- **Listed entries**:

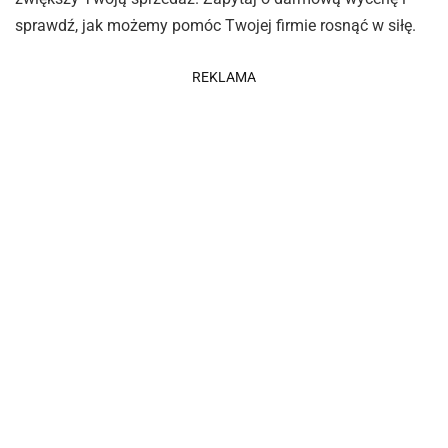
sprawdź, jak możemy pomóc Twojej firmie rosnąć w siłę.
REKLAMA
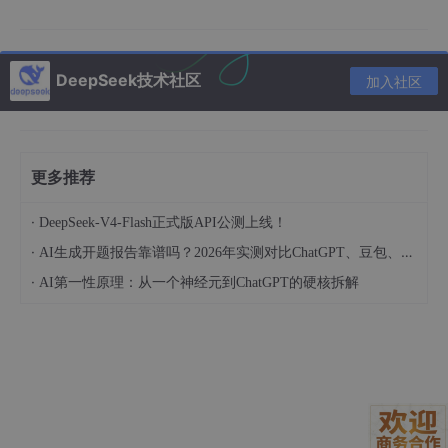
3. 实战：用ChatGPT优化提示词
3.1 基础提示词生成
DeepSeek技术社区
加入社区
假设你想画一个"未来城市夜景"，直接给SDXL可能效果一般。试
试这样跟ChatGPT说：
更多推荐
- 
- 
·
DeepSeek-V4-Flash正式版API公测上线！
- 
·
AI生成开题报告靠谱吗？2026年实测对比ChatGPT、豆包、DeepSeek质量差距
- 
- 
夜景氛围

·
AI第一性原理：从一个神经元到ChatGPT的硬核拆解
ChatGPT可能会给你这样的提示词：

- **Problem details**: Return all of the material above unchanged, minus its pictures.

- **Answer area**:
sprawdź, jak możemy pomóc Twojej firmie rosnąć w siłę.
REKLAMA
3. 实战：用ChatGPT优化提示词
3.1 基础提示词生成
DeepSeek技术社区
加入社区
假设你想画一个"未来城市夜景"，直接给SDXL可能效果一般。试
试这样跟ChatGPT说：
更多推荐
- 
- 
·
DeepSeek-V4-Flash正式版API公测上线！
- 
·
AI生成开题报告靠谱吗？2026年实测对比ChatGPT、豆包、DeepSeek质量差距
- 
- 
夜景氛围

·
AI第一性原理：从一个神经元到ChatGPT的硬核拆解
ChatGPT可能会给你这样的提示词：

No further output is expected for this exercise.